[Opening MATERIAL SUPPLIED section]
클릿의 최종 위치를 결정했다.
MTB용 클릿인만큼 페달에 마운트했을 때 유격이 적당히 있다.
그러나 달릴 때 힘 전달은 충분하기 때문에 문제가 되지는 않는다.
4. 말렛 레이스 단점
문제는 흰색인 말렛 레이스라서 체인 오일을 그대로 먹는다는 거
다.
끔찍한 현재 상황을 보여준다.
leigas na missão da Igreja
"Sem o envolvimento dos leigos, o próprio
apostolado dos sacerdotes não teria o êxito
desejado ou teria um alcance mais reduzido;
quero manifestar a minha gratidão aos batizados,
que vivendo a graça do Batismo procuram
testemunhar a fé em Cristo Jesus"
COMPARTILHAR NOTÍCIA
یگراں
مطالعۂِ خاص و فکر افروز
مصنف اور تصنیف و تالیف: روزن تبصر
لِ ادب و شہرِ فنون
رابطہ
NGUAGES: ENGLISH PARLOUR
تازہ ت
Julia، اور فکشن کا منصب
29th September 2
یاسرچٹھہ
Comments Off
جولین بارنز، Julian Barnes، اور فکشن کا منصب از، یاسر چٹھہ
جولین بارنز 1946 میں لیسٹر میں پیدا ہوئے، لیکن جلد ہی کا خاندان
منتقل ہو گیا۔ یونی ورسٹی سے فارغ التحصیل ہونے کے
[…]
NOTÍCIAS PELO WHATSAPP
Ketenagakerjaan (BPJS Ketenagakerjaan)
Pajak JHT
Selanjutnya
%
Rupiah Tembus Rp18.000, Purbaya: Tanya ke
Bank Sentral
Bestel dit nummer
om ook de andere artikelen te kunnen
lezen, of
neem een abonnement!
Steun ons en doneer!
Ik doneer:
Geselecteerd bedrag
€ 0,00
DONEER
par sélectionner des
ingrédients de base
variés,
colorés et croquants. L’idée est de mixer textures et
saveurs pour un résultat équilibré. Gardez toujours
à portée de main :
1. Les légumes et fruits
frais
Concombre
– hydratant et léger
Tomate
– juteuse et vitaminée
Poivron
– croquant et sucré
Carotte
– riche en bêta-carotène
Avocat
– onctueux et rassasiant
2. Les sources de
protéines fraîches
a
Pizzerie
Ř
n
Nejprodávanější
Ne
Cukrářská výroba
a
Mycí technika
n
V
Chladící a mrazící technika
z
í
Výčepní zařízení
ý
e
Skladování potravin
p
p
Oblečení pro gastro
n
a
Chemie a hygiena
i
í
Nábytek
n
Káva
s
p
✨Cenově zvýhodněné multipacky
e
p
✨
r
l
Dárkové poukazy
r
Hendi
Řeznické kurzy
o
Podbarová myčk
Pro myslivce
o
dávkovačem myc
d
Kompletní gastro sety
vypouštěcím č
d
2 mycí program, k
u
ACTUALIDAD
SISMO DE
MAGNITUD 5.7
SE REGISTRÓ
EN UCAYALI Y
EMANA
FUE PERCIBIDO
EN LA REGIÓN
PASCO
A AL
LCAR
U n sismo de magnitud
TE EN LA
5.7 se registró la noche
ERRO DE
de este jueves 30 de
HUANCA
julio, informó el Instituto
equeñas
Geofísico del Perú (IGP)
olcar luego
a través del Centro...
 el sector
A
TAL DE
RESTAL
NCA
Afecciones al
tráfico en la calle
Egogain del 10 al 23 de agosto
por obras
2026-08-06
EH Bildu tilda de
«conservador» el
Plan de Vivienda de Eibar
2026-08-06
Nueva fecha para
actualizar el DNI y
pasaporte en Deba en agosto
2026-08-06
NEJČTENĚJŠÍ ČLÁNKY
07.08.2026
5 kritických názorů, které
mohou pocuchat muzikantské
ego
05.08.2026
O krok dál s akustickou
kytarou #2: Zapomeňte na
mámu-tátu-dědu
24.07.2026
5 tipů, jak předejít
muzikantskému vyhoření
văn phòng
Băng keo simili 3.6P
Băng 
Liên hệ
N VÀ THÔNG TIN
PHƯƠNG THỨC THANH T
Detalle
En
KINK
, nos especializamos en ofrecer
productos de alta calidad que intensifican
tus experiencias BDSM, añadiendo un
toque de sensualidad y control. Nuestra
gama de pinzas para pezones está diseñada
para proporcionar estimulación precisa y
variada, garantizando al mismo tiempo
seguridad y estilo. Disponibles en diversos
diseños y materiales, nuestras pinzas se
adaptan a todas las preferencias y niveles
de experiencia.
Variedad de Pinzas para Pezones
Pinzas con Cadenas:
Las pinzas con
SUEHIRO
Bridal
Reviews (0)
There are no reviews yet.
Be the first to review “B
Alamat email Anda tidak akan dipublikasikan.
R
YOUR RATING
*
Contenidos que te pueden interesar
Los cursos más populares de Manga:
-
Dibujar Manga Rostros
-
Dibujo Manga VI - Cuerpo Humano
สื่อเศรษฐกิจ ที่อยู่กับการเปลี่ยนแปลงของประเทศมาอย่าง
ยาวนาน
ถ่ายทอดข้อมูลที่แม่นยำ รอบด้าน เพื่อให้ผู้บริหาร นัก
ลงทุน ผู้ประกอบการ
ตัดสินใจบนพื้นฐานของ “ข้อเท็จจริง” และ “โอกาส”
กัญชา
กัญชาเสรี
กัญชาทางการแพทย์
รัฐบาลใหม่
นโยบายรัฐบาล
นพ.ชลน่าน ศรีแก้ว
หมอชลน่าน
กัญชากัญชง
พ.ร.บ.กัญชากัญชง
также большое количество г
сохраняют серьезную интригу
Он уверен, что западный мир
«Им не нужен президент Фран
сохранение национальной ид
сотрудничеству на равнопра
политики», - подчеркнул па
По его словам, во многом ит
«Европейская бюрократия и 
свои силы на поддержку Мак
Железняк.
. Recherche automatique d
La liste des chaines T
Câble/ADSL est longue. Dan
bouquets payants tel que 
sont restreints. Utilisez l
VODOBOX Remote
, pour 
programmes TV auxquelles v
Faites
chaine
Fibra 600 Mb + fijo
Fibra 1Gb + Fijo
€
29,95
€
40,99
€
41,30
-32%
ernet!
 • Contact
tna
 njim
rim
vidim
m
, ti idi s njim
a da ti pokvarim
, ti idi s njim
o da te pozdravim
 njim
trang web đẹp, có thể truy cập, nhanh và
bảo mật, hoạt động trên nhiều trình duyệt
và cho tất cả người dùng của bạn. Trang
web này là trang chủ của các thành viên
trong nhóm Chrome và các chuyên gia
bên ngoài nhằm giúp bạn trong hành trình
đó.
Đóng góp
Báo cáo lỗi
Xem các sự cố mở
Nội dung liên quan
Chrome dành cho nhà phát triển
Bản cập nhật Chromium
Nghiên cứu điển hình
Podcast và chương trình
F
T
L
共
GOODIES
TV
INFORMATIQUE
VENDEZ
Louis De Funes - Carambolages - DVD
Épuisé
[Closing MATERIAL SUPPLIED section]
Go through the material above, find each line with the string "gastro", and copy it.

Oblečení pro gastro
Kompletní gastro sety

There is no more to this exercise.